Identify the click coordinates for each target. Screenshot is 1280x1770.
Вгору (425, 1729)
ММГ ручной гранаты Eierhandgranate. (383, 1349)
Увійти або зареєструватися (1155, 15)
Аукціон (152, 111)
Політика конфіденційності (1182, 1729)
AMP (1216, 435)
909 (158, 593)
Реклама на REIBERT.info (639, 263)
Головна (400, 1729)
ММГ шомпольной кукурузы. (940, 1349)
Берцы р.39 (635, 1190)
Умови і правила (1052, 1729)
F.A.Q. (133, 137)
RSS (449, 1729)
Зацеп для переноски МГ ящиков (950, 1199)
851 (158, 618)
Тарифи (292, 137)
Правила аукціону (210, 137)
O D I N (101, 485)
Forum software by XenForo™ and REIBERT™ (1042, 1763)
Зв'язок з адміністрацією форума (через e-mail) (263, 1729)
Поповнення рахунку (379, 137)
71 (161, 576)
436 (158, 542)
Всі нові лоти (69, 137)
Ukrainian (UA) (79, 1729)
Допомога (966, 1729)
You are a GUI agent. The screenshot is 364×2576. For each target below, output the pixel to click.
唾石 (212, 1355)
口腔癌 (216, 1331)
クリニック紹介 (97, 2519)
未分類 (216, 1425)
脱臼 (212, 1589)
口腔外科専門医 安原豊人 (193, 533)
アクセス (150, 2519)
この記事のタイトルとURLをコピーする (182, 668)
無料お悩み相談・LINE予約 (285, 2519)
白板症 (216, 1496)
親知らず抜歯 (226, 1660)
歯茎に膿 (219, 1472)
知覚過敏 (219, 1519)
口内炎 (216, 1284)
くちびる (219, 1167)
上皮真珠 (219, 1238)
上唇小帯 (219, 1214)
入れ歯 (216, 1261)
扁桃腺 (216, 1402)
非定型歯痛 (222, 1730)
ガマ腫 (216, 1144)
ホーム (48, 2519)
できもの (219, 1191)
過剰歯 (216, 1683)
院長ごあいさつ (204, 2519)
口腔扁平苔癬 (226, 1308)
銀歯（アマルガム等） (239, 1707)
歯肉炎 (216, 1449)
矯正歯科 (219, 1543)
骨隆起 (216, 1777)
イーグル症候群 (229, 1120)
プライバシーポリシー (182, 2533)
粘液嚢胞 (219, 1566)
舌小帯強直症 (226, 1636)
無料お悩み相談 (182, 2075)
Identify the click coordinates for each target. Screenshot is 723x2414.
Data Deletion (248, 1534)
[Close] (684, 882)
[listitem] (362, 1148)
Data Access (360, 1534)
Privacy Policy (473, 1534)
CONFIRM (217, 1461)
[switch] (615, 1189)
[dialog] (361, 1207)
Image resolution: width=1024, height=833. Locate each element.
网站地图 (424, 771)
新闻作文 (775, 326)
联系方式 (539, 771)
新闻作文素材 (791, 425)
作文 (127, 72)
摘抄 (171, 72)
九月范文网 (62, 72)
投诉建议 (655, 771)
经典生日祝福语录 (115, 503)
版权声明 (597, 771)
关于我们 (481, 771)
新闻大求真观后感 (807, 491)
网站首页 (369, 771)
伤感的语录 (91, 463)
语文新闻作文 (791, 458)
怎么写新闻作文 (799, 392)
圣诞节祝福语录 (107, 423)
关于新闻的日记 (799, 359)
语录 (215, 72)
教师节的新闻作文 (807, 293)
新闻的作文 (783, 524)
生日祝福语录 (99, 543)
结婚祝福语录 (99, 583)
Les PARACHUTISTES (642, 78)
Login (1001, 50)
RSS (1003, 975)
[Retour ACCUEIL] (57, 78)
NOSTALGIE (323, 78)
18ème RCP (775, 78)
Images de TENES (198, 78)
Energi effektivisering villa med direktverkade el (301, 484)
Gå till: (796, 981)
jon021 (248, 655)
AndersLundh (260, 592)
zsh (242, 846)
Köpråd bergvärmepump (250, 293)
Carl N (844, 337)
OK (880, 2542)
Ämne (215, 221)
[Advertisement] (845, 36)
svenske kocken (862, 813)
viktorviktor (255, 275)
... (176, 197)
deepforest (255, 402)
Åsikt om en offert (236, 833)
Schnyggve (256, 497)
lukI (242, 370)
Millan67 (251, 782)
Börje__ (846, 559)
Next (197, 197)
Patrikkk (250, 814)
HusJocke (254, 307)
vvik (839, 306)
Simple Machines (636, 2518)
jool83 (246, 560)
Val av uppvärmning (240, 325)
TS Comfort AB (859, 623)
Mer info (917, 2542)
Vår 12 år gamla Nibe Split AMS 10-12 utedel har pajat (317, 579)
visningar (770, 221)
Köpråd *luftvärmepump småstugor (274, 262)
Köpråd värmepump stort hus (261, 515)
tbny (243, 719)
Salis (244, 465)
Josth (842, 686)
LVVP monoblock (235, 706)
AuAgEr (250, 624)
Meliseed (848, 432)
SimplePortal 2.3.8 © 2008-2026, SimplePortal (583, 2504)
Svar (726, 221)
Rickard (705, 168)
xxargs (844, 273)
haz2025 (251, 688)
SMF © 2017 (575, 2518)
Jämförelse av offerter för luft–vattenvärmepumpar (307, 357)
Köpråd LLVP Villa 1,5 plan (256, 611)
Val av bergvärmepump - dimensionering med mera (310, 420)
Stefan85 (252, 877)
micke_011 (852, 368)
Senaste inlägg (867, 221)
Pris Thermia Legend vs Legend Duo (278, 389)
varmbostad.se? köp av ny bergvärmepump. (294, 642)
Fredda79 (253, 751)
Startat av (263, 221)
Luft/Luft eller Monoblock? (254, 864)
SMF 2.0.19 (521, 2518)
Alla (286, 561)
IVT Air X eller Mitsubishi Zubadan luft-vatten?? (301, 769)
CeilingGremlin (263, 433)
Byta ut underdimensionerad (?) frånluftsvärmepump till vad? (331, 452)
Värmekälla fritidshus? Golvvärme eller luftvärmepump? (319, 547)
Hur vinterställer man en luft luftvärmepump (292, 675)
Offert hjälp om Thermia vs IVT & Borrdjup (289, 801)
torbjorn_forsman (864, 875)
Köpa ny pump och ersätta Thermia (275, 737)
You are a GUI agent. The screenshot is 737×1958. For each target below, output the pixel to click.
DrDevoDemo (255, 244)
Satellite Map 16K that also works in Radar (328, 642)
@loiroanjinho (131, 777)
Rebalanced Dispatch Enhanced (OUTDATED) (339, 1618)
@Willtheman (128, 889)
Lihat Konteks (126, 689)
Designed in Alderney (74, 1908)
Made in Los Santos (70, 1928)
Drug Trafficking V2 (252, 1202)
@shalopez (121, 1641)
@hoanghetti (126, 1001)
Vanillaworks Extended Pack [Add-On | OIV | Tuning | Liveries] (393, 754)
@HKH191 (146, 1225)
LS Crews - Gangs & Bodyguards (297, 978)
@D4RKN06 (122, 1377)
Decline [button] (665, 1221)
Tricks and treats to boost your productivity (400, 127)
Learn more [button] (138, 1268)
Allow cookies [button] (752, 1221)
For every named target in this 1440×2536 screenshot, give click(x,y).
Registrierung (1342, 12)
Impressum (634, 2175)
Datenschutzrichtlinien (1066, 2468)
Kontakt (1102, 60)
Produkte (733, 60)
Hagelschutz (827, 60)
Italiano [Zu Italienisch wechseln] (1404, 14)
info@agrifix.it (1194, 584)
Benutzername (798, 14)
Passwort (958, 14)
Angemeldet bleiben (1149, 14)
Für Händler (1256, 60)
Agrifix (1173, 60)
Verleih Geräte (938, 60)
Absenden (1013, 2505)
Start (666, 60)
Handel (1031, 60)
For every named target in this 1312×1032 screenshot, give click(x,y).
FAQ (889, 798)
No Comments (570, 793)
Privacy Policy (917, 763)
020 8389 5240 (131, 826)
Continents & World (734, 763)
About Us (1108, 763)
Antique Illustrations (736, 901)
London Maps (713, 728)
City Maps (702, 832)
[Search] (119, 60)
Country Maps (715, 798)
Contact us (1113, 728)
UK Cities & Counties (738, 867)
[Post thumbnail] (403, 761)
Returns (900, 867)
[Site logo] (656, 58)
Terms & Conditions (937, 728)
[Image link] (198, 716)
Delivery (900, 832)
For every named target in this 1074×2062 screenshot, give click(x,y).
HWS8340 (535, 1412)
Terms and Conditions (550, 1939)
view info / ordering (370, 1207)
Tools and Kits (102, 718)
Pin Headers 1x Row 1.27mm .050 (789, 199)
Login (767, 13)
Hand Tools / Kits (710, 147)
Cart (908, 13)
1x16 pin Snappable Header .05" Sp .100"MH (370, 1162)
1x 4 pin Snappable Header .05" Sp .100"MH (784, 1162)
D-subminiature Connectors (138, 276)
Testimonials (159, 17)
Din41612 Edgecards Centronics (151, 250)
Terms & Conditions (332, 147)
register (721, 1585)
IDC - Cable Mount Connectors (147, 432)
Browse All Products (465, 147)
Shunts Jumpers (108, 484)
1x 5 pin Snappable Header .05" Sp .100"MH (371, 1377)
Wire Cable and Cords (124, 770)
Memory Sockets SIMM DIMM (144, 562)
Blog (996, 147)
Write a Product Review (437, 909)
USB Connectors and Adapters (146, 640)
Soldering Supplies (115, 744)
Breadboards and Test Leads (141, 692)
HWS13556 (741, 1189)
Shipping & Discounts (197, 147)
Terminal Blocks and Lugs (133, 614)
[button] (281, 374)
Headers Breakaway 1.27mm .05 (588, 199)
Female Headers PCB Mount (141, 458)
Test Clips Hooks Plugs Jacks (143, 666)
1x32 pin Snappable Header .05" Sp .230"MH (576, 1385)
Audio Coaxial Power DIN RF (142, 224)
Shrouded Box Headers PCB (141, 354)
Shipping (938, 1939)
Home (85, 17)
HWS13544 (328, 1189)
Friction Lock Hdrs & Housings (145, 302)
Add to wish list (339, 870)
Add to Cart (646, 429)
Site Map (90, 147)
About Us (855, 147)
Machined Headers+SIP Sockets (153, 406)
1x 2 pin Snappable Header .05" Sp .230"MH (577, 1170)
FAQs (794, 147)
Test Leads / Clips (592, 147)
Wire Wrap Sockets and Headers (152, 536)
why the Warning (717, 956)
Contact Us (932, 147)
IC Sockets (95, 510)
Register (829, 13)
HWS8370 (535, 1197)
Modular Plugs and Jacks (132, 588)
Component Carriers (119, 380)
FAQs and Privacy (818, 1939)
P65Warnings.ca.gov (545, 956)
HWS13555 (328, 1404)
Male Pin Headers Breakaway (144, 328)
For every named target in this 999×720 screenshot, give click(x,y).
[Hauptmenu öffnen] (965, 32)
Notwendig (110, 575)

**YOUR TASK:** Copy, exactly and only, the lines above that begin with the one containing "ММГ шомпольной кукурузы. (940, 1349)" and finish with the one containing "71 (161, 576)".

**RESPONSE TO THE TASK:**
ММГ шомпольной кукурузы. (940, 1349)
Берцы р.39 (635, 1190)
Умови і правила (1052, 1729)
F.A.Q. (133, 137)
RSS (449, 1729)
Зацеп для переноски МГ ящиков (950, 1199)
851 (158, 618)
Тарифи (292, 137)
Правила аукціону (210, 137)
O D I N (101, 485)
Forum software by XenForo™ and REIBERT™ (1042, 1763)
Зв'язок з адміністрацією форума (через e-mail) (263, 1729)
Поповнення рахунку (379, 137)
71 (161, 576)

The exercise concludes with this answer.